Besides, they had some ownership in their presence.  They were a part of something.   They had belonging.  Without some sort of belonging they would become lost and lonely.

If those people had left the safety of their realm would they have been fodder for another Lord and Master?

What parallels can we draw between them and us, two peoples divided by 750 years, such a long time?

We could not live in their time with its hardship and pain.  Surely our social victims and snowflakes would have barely lasted a week?  But could those people have survived in our world?  Certainly they were not without the intrigue and drama of life.  Let us not be conceited and patronising.  Life then would have had its complexities as well.

They were not free, probably little more than slaves.  Are we free?  Their technology was basic and simple; ours is relatively advanced and complex. What about the principles, the human condition?

Can we translate meaning from what we know?

When a threat came it was through that gate protected by the Barbican that people rushed.  They didn’t rush because they were oppressed or because they lived in squalor in the outlying fields around the castle, that was there home, or that they possibly spent most of their lives hungry.  They rushed in for their lives, the loss of their sense of belonging, and of the unknown.  When that threat came there must have been fear and panic with their society in crisis.

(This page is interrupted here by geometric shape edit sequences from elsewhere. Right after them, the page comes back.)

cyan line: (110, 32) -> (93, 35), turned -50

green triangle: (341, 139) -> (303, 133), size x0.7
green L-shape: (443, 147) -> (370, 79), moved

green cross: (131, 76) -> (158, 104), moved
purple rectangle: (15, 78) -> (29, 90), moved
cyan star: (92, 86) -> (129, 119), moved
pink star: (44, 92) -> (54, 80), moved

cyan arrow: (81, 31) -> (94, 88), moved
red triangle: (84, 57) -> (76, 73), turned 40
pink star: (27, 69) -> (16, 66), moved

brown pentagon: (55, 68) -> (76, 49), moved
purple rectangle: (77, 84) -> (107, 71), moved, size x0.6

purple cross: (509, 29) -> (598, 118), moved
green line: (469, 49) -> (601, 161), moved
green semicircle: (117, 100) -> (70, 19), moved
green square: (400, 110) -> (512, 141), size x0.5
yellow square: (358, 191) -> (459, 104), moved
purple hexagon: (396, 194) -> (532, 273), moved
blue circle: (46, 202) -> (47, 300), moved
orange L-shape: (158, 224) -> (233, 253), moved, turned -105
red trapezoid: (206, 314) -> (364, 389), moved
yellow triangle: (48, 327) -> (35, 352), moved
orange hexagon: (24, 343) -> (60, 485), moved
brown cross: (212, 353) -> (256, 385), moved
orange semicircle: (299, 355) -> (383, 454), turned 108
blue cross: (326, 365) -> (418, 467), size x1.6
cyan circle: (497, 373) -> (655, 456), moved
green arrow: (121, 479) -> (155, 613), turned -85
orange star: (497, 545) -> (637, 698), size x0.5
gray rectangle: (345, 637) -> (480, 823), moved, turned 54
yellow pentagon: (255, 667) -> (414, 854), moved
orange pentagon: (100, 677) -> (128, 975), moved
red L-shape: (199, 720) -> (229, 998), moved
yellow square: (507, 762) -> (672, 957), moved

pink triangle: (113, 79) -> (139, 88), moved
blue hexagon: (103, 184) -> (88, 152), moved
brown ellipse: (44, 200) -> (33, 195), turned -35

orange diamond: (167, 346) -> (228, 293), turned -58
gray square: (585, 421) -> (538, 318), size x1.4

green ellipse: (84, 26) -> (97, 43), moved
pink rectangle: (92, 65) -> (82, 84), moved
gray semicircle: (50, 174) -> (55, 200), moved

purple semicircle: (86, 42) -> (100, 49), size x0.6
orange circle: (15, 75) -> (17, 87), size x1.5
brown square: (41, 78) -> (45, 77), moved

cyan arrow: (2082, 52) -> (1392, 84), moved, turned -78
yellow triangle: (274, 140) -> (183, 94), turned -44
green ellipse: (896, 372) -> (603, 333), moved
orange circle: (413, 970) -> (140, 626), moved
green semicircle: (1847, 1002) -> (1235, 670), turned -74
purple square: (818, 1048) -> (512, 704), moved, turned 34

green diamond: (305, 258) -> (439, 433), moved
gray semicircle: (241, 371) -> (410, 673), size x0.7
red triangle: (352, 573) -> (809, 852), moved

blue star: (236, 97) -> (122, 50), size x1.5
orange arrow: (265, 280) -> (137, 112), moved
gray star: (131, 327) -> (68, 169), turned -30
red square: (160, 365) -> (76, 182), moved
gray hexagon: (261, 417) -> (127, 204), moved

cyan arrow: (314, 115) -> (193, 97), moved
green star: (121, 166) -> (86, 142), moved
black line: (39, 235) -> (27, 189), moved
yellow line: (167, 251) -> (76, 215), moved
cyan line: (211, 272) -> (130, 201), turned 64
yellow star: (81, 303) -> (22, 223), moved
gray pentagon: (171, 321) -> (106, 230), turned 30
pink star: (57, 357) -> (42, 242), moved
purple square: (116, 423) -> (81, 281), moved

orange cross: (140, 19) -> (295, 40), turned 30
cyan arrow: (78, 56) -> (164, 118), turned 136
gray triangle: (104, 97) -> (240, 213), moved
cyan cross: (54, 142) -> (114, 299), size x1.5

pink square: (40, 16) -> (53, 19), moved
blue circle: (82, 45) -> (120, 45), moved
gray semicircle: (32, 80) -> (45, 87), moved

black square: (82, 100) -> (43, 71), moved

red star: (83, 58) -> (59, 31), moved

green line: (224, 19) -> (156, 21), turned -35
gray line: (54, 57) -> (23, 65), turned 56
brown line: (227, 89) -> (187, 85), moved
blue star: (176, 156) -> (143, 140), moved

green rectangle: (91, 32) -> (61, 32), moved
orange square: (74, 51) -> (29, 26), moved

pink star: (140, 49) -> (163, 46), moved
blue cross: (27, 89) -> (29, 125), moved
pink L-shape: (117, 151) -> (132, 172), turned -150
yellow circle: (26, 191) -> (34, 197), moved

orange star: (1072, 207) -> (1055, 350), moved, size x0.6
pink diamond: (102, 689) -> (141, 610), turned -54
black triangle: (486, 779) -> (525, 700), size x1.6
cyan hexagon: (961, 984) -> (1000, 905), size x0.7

They detached themselves from the larger world and defended their castle in the knowledge that the world would wait for them.

That was my first clue.

An emotional connection was made.  Suddenly those cold stones were warm.  They had offered protection, to them, their belonging, ownership, their loved ones, and sanctity to prolong their medieval society.  And while the screams, fires, destruction and turmoil went on outside the walls they knew that they must defend their space to the death.

What is different now?  Do we not love our own?  Do we not see the mistakes that could be?  Can we afford to lose our ownership and our belonging?

We cannot lock ourselves up in a castle.  Our world is different, more complex, but is it any different in terms of the human condition?  A lot in some ways, a little in others, but there are basic needs that haven’t changed at all, not in all those centuries of pain and anguish.

The threat today are the globalists, the ideologists and those that want to control and impose; the UN, the EU, Communism, Religious Ideology that cannot be reformed or named.  They seek world domination and are the new bogeymen.

Yes eventually there will be one world, a coming together of mankind, but not this way, not yet, and not for a very long time.

We have International Standards that allow synergy.  The direction of corporate, socialist and politico-religious ideologies is not the way to go.  The clues are all there; Agenda 21, Agenda 30, and redistribution of wealth, digital control, apostasy and discrimination.  The fear, the crisis, and the panic are still here.  This chimera is just as dangerous as the marauding armies of medieval times.

“The human attitude is always based on the same kind of insight into life, and strives for the same kind of victory over blind chance.” ― Hermann Hesse, The Glass Bead Game

The key was in our heart, and the message within ourselves.

We must detach ourselves, pull up our drawbridge, and defend our way of life and our belonging.